* Dataset content:
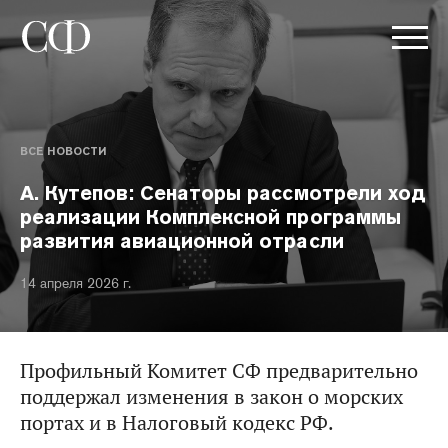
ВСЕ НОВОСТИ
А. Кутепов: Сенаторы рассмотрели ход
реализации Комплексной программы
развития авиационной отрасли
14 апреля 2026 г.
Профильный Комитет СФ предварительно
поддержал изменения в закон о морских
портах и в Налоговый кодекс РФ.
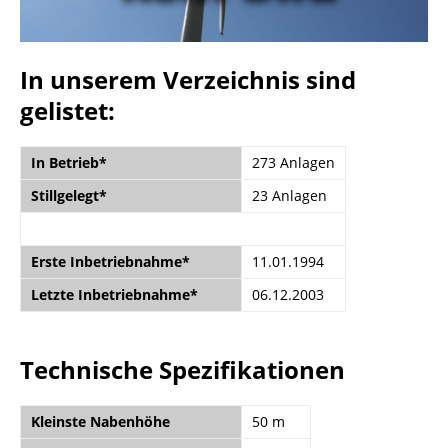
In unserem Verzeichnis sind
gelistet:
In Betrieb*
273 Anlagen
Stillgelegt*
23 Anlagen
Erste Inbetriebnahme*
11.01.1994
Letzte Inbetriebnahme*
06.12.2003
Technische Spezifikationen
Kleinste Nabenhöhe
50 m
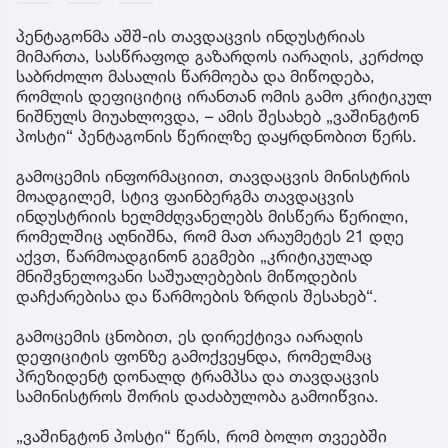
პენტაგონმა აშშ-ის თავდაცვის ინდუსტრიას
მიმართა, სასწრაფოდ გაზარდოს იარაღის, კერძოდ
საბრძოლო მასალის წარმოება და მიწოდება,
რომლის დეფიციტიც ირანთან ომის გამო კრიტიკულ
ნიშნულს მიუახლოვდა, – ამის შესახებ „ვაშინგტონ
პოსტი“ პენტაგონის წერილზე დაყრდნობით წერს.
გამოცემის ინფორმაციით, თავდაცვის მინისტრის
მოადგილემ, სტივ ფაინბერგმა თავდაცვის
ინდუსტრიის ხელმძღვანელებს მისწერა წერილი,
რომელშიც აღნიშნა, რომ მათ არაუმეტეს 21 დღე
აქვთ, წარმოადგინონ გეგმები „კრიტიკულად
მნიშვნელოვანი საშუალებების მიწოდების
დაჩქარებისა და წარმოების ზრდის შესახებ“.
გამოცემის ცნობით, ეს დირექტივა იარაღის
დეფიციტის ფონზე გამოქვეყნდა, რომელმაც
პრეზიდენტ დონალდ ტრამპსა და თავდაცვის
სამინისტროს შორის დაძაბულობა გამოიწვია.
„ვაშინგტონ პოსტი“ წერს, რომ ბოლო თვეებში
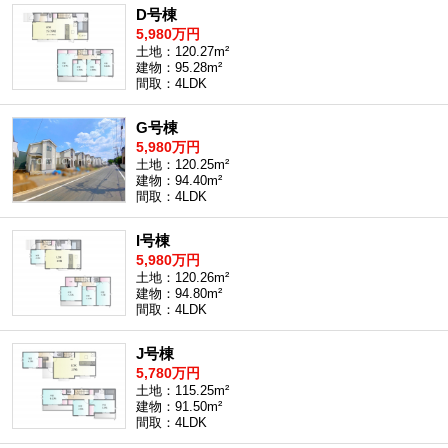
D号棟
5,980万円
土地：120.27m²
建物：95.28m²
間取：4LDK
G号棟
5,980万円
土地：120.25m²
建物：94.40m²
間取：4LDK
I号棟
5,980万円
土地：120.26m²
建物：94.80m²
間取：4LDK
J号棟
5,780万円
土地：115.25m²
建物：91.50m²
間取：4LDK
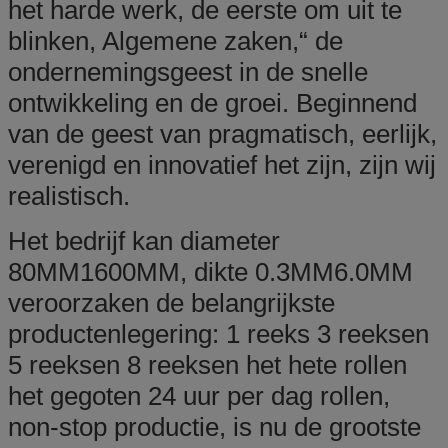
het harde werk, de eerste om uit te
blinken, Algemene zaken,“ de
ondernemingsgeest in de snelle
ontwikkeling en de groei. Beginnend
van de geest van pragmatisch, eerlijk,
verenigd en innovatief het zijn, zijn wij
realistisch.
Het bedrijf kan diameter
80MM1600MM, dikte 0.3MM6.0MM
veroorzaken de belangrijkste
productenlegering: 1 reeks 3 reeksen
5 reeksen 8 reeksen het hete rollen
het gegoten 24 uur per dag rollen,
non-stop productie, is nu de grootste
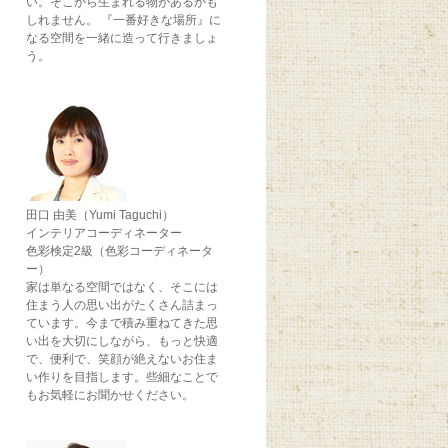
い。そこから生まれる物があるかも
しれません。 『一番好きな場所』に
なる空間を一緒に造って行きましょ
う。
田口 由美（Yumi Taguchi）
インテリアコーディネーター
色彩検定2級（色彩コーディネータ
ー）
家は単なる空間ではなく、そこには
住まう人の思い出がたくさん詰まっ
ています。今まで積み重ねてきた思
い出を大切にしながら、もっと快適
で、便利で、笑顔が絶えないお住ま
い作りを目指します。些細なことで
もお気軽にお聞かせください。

* * *

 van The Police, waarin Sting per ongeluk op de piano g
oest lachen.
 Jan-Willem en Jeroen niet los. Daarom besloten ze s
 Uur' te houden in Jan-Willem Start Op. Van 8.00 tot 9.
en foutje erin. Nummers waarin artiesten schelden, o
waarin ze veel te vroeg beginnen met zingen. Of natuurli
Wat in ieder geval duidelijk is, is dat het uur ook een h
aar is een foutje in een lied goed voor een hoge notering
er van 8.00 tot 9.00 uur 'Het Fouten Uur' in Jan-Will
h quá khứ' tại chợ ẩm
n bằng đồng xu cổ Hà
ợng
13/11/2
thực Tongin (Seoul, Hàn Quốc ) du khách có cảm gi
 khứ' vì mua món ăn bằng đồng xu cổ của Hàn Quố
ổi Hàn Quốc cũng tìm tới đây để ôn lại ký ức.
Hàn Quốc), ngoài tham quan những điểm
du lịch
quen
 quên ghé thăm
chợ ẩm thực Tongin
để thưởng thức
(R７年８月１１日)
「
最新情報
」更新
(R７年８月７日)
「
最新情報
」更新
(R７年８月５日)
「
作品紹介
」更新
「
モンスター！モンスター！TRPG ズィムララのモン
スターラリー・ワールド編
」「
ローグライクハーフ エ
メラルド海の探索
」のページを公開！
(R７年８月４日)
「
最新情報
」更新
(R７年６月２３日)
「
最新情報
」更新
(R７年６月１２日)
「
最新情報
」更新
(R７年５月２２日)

* Exercise objective:
Of the lines above, quote exactly those from the one with "ВСЕ НОВОСТИ" through the one with "ています。今まで積み重ねてきた思", ends included; pictures stay out.

* Written response:
ВСЕ НОВОСТИ
А. Кутепов: Сенаторы рассмотрели ход
реализации Комплексной программы
развития авиационной отрасли
14 апреля 2026 г.
Профильный Комитет СФ предварительно
поддержал изменения в закон о морских
портах и в Налоговый кодекс РФ.
In unserem Verzeichnis sind
gelistet:
In Betrieb*
273 Anlagen
Stillgelegt*
23 Anlagen
Erste Inbetriebnahme*
11.01.1994
Letzte Inbetriebnahme*
06.12.2003
Technische Spezifikationen
Kleinste Nabenhöhe
50 m
პენტაგონმა აშშ-ის თავდაცვის ინდუსტრიას
მიმართა, სასწრაფოდ გაზარდოს იარაღის, კერძოდ
საბრძოლო მასალის წარმოება და მიწოდება,
რომლის დეფიციტიც ირანთან ომის გამო კრიტიკულ
ნიშნულს მიუახლოვდა, – ამის შესახებ „ვაშინგტონ
პოსტი“ პენტაგონის წერილზე დაყრდნობით წერს.
გამოცემის ინფორმაციით, თავდაცვის მინისტრის
მოადგილემ, სტივ ფაინბერგმა თავდაცვის
ინდუსტრიის ხელმძღვანელებს მისწერა წერილი,
რომელშიც აღნიშნა, რომ მათ არაუმეტეს 21 დღე
აქვთ, წარმოადგინონ გეგმები „კრიტიკულად
მნიშვნელოვანი საშუალებების მიწოდების
დაჩქარებისა და წარმოების ზრდის შესახებ“.
გამოცემის ცნობით, ეს დირექტივა იარაღის
დეფიციტის ფონზე გამოქვეყნდა, რომელმაც
პრეზიდენტ დონალდ ტრამპსა და თავდაცვის
სამინისტროს შორის დაძაბულობა გამოიწვია.
„ვაშინგტონ პოსტი“ წერს, რომ ბოლო თვეებში
D号棟
5,980万円
土地：120.27m²
建物：95.28m²
間取：4LDK
G号棟
5,980万円
土地：120.25m²
建物：94.40m²
間取：4LDK
I号棟
5,980万円
土地：120.26m²
建物：94.80m²
間取：4LDK
J号棟
5,780万円
土地：115.25m²
建物：91.50m²
間取：4LDK
het harde werk, de eerste om uit te
blinken, Algemene zaken,“ de
ondernemingsgeest in de snelle
ontwikkeling en de groei. Beginnend
van de geest van pragmatisch, eerlijk,
verenigd en innovatief het zijn, zijn wij
realistisch.
Het bedrijf kan diameter
80MM1600MM, dikte 0.3MM6.0MM
veroorzaken de belangrijkste
productenlegering: 1 reeks 3 reeksen
5 reeksen 8 reeksen het hete rollen
het gegoten 24 uur per dag rollen,
non-stop productie, is nu de grootste
い。そこから生まれる物があるかも
しれません。 『一番好きな場所』に
なる空間を一緒に造って行きましょ
う。
田口 由美（Yumi Taguchi）
インテリアコーディネーター
色彩検定2級（色彩コーディネータ
ー）
家は単なる空間ではなく、そこには
住まう人の思い出がたくさん詰まっ
ています。今まで積み重ねてきた思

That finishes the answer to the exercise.